▼▼▼
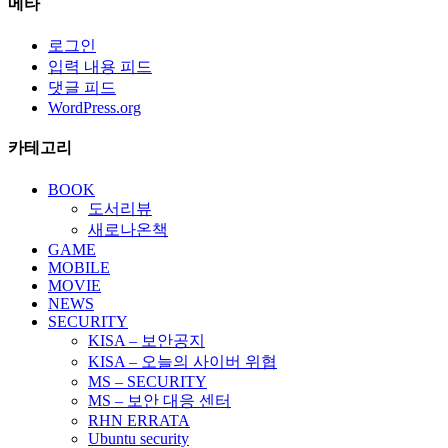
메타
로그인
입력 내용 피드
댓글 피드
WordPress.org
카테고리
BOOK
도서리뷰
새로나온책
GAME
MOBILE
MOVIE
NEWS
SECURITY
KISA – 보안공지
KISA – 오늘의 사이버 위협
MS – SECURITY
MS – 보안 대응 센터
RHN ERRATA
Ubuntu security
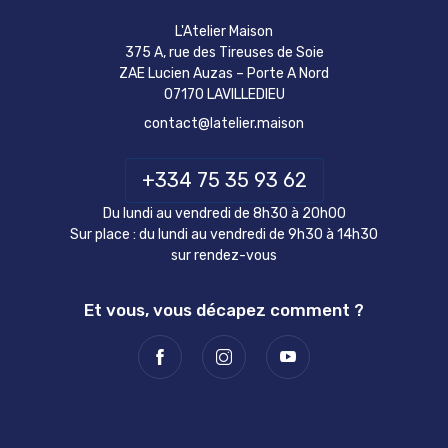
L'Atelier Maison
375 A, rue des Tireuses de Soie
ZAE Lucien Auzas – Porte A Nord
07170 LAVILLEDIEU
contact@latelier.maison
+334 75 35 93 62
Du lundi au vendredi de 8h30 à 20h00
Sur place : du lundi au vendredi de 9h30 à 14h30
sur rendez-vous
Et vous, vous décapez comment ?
▲▲▲
Exercise objective: Give the lines again exactly, starting where the entries begin and stopping once the line with "ZAE Lucien Auzas – Porte A Nord" is included; pictures are not copied.

Result below:
메타
로그인
입력 내용 피드
댓글 피드
WordPress.org
카테고리
BOOK
도서리뷰
새로나온책
GAME
MOBILE
MOVIE
NEWS
SECURITY
KISA – 보안공지
KISA – 오늘의 사이버 위협
MS – SECURITY
MS – 보안 대응 센터
RHN ERRATA
Ubuntu security
L'Atelier Maison
375 A, rue des Tireuses de Soie
ZAE Lucien Auzas – Porte A Nord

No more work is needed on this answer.